Yeah, I’m working in embedded ML, and it’s an insanely exciting time. We’re getting more and more microcontrollers and single-board computers with special AI accelerators, many of them RISC-V, by the day it seems. One of the next steps (in my opinion) is finding a good way to program them that doesn’t involve C/C++ (very fast but also so painful to do AI with) or Python (slow unless it’s wrapping underlying C code, and unsuitable for microcontrollers). In fact, that’s exactly what I’m working on right now as a side project.

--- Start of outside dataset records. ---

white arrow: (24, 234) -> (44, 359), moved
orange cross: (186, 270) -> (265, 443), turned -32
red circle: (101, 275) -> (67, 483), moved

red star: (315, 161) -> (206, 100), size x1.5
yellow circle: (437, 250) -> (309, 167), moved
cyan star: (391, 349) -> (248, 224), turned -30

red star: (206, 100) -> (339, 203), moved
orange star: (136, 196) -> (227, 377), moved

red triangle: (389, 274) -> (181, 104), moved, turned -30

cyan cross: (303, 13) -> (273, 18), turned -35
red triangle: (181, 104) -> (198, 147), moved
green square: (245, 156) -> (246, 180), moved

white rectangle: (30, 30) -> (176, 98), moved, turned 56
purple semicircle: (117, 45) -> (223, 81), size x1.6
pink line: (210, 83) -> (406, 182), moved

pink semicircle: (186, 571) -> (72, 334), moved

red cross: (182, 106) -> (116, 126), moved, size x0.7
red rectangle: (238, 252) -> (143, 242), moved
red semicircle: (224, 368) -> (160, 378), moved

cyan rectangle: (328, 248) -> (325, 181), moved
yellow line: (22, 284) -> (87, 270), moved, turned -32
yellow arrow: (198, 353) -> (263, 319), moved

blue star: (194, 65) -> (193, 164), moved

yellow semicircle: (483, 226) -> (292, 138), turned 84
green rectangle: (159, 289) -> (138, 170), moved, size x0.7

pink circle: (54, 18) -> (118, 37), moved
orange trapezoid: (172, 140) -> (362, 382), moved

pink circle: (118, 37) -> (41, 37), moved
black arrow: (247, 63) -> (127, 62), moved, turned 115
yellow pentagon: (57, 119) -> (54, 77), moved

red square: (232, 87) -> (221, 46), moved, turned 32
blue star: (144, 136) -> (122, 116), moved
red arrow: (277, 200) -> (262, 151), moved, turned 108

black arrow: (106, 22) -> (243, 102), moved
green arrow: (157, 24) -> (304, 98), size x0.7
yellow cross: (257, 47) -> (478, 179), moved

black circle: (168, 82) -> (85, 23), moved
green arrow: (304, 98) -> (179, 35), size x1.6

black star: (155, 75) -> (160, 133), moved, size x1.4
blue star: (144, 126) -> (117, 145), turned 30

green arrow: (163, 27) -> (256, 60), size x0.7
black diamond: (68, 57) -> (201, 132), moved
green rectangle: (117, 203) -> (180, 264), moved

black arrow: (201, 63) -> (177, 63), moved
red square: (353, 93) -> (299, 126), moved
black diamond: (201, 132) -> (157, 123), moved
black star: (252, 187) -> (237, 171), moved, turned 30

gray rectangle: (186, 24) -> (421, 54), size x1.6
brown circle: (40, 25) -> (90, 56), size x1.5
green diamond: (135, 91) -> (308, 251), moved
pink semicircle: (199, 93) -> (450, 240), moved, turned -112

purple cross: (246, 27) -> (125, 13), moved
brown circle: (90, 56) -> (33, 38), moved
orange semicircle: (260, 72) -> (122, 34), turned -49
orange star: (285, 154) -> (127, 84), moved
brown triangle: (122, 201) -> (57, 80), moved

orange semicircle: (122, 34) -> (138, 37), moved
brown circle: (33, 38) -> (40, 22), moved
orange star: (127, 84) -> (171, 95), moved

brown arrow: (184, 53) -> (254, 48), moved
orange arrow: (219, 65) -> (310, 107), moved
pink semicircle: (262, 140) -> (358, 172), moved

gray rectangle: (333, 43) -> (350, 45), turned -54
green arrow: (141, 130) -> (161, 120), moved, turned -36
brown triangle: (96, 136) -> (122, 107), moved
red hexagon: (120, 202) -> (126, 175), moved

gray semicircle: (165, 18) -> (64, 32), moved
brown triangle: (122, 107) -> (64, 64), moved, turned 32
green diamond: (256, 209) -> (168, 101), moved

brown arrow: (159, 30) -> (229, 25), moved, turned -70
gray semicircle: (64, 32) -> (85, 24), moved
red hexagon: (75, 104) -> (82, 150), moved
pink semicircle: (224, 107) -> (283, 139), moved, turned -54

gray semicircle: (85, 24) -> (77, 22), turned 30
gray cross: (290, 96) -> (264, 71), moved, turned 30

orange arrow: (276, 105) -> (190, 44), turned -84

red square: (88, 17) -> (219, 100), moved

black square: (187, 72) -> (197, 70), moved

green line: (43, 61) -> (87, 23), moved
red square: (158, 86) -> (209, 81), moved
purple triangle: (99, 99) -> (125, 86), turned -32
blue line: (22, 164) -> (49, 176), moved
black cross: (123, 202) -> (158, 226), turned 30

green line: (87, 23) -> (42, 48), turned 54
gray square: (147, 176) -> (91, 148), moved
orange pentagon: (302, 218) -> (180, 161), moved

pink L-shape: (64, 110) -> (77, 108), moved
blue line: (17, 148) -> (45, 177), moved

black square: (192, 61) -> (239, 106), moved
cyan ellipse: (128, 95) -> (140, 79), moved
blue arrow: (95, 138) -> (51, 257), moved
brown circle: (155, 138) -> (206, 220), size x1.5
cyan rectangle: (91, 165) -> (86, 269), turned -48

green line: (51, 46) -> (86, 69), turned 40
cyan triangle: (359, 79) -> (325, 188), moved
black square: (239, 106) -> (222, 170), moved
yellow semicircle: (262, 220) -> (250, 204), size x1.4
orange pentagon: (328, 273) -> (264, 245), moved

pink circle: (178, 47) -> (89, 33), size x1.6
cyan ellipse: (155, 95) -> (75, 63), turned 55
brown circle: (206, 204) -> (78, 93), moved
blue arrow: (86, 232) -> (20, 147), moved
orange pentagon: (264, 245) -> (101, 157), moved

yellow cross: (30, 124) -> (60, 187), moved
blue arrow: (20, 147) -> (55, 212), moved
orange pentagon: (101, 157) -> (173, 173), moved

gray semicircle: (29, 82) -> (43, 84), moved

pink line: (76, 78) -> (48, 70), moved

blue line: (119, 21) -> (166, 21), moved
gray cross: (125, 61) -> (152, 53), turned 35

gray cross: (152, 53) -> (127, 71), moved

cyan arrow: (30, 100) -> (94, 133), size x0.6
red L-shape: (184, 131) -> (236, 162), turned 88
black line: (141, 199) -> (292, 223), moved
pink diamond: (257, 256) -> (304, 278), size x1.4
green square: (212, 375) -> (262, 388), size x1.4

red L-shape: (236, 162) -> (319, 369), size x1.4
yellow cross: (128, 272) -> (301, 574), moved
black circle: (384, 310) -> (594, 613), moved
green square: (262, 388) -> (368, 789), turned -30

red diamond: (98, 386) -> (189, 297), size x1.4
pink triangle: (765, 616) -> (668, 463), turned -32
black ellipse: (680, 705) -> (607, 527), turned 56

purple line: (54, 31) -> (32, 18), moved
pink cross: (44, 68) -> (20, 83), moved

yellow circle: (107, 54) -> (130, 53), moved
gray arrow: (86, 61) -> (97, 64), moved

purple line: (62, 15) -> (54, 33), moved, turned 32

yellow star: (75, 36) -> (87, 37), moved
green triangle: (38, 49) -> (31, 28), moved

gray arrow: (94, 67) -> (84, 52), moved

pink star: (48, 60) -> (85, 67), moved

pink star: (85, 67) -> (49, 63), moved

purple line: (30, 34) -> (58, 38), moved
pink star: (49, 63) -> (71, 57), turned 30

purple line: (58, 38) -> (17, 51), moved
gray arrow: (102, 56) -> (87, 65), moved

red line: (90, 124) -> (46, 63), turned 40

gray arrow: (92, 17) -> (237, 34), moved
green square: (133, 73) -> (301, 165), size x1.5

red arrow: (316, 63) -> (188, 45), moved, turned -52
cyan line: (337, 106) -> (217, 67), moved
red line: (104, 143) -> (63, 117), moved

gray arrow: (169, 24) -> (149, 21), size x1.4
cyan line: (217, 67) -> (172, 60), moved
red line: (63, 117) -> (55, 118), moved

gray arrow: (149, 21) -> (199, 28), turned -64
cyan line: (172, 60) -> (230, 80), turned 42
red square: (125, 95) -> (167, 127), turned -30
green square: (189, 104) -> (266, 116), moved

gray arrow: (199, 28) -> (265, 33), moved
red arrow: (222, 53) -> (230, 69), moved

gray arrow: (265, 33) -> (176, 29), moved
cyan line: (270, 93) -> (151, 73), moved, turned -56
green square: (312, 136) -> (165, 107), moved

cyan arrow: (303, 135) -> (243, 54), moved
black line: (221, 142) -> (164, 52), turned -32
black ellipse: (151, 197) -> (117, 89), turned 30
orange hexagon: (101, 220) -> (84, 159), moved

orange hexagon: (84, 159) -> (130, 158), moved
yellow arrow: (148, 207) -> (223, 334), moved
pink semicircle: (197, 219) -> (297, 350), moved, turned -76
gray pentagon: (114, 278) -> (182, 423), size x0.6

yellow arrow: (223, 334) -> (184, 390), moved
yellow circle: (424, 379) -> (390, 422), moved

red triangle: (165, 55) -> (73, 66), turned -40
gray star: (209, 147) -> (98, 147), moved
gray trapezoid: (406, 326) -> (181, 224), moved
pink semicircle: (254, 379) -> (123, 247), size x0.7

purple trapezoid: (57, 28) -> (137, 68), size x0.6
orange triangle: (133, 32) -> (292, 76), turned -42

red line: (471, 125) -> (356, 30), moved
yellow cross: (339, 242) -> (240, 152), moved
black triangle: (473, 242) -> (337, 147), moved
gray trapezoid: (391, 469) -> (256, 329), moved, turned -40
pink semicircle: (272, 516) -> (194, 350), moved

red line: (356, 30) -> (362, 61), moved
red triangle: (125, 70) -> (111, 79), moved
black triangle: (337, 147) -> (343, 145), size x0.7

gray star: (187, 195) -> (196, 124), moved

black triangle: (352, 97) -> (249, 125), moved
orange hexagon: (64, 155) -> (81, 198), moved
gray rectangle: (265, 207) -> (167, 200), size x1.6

What’s also cool is RISC-V promises to be the one instruction set architecture to rule them all. So instead of having PCs as x86, phones and microcontrollers as ARM, then all sorts of other custom architectures like DSPs (digital signal processors), NPUs, etc., we could just have RISC-V with a bunch of open standard extensions. Want vector instructions? Well, here’s a ratified open standard for vector instructions. Want SIMD instructions? Congrats, here’s another ratified open standard.
And all these standards mean it will make it so much easier for the compiler people to provide support for new chips. A day not too long from now, I imagine it will become almost trivial to compile programs that can accelerate tons of scientific, numerical, and AI workloads onto RISC-V vector instructions. Currently, we’re stuck using GPUs for everything that needs parallelization, even though they’re far from the easiest or most optimal devices for many of our computational needs.
As computing advances, we can just create and ratify new open standards. Tired of floating point numbers? You could create a proposal for a standard posit extension today if you wanted to, then fork LLVM or GCC or something to provide the software support as well. In fact, someone already has implemented an open-source RISC-V chip with posit arithmetic and made a fork of LLVM to support it. You could fire it up on an FPGA right now if you wanted.